• _TASK TO CARRY OUT_: Transcribe the entries below word for word, beginning at the line with "[Pedido de la tienda] (763, 398)" and stopping after the line with "Abonnieren (101, 622)"; drop all pictures.

• _MATERIAL PROVIDED_:
---

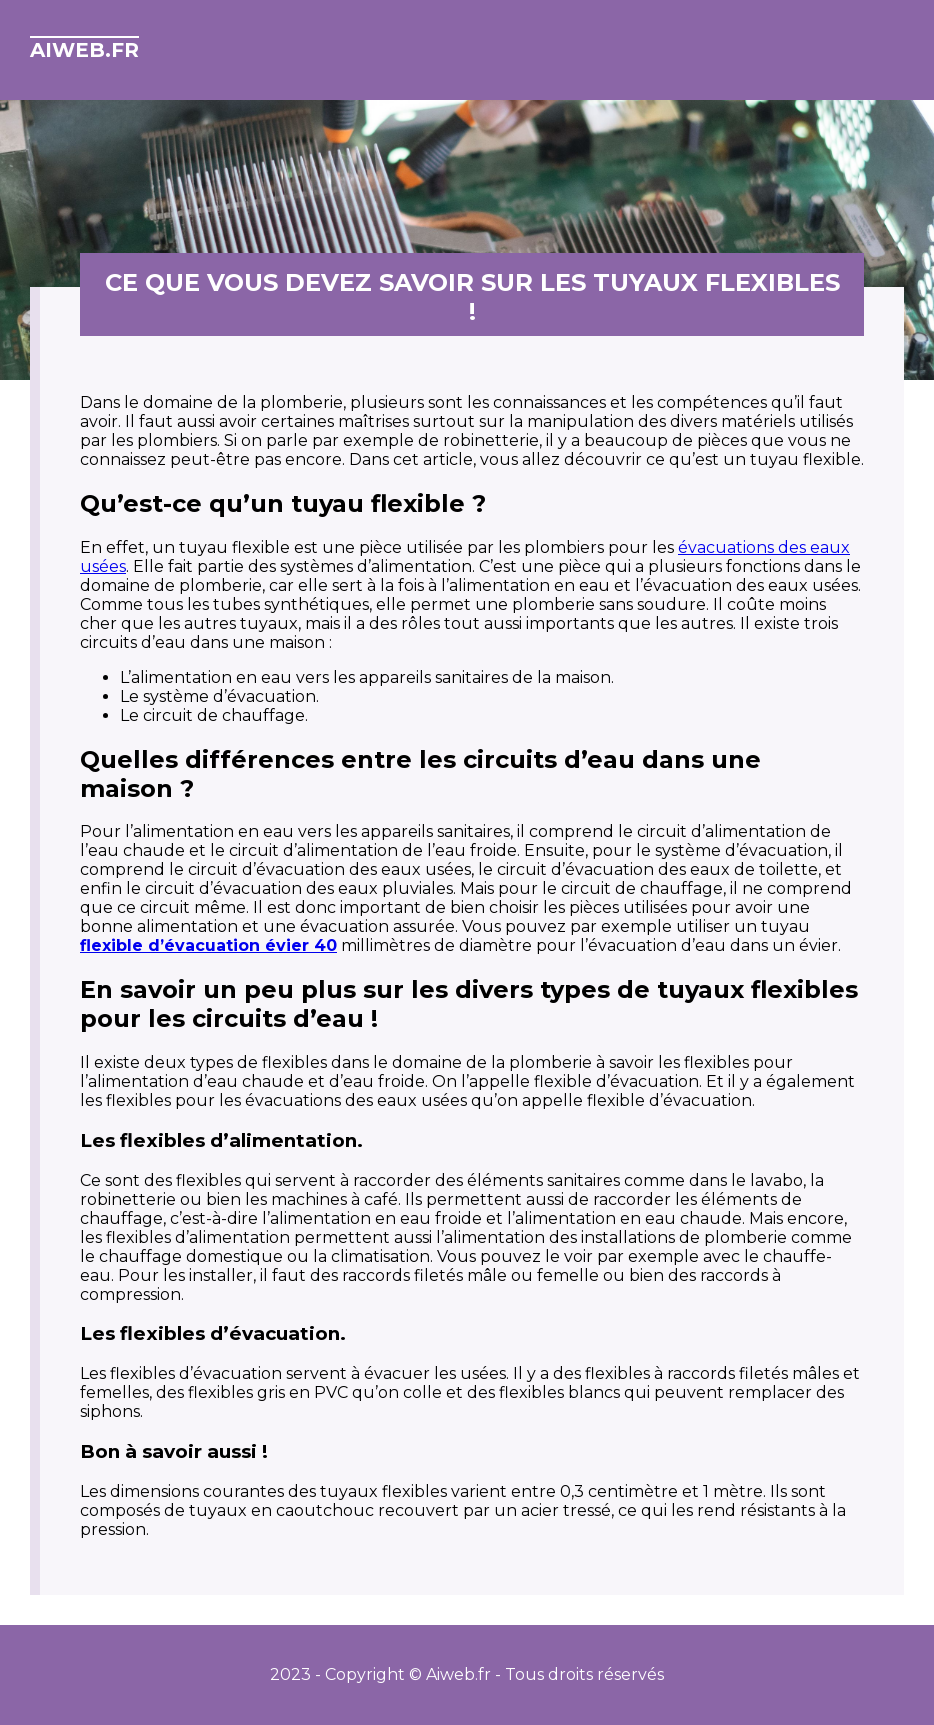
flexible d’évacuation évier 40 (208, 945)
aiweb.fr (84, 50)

---

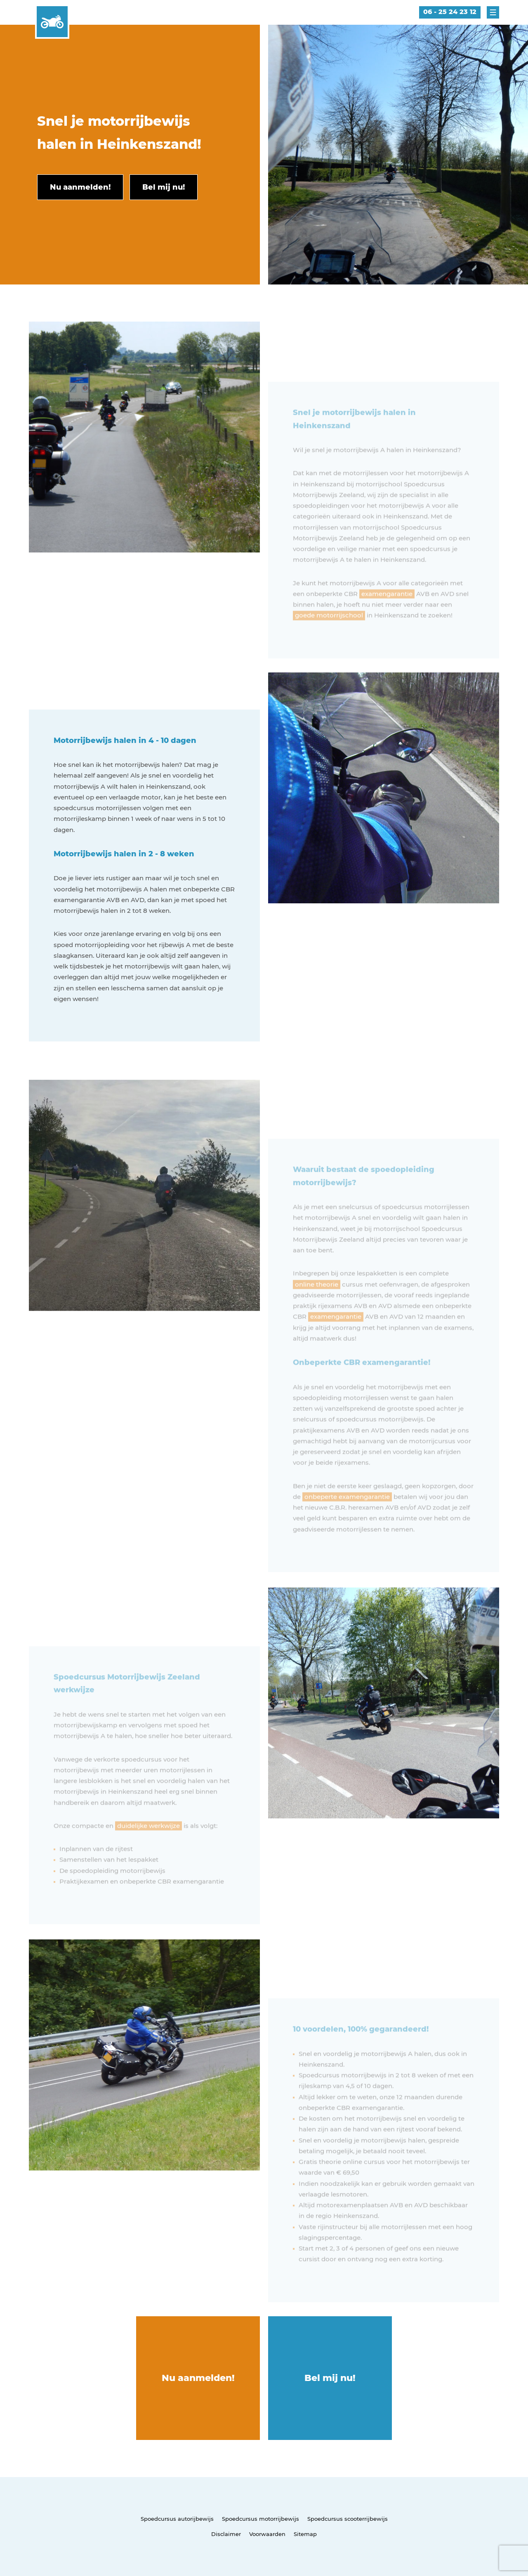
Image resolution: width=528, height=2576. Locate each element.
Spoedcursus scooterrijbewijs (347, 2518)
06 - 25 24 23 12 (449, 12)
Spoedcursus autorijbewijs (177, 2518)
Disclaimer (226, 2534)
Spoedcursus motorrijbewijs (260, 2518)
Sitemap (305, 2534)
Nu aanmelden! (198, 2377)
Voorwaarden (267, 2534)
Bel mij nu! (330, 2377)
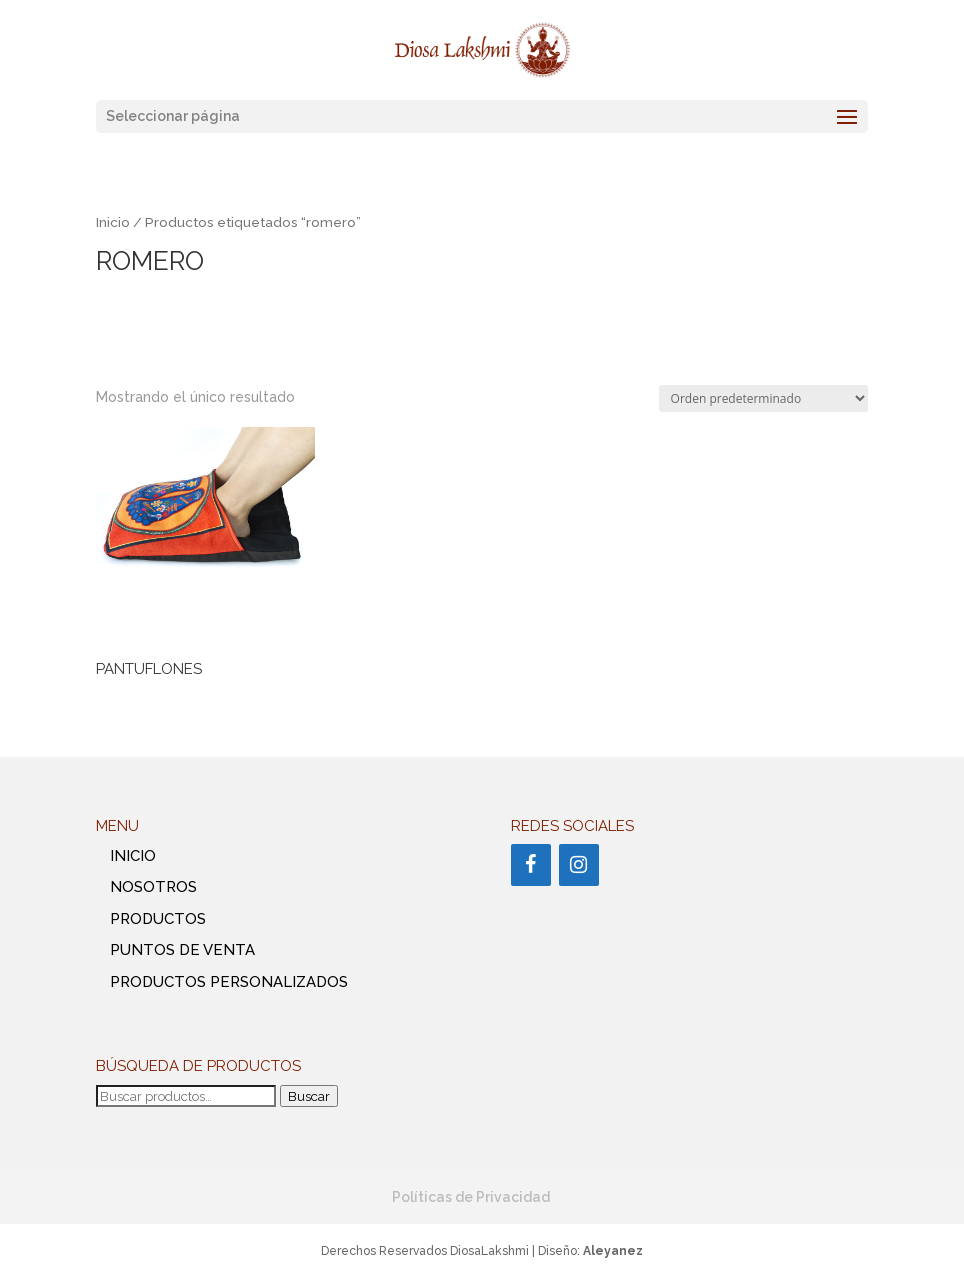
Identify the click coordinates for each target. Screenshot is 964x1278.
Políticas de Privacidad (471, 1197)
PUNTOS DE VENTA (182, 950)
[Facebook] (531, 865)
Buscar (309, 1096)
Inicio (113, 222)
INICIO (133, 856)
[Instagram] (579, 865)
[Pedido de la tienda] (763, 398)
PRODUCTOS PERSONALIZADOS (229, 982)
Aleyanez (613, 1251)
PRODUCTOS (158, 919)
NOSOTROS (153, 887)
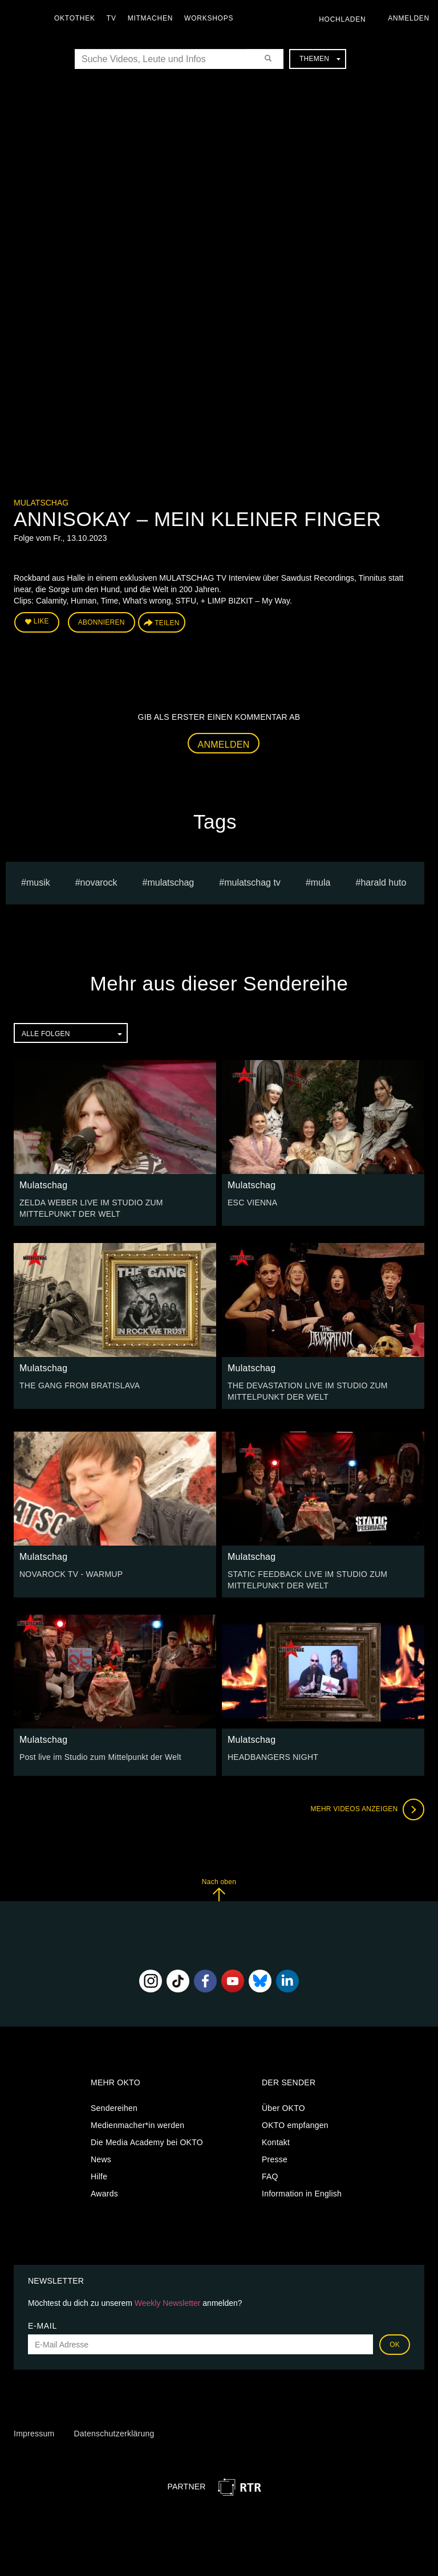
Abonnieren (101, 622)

---

• _SOLUTION TO THE PROBLEM_:
[Pedido de la tienda] (763, 398)
PRODUCTOS PERSONALIZADOS (229, 982)
Aleyanez (613, 1251)
PRODUCTOS (158, 919)
NOSOTROS (153, 887)
Abonnieren (101, 622)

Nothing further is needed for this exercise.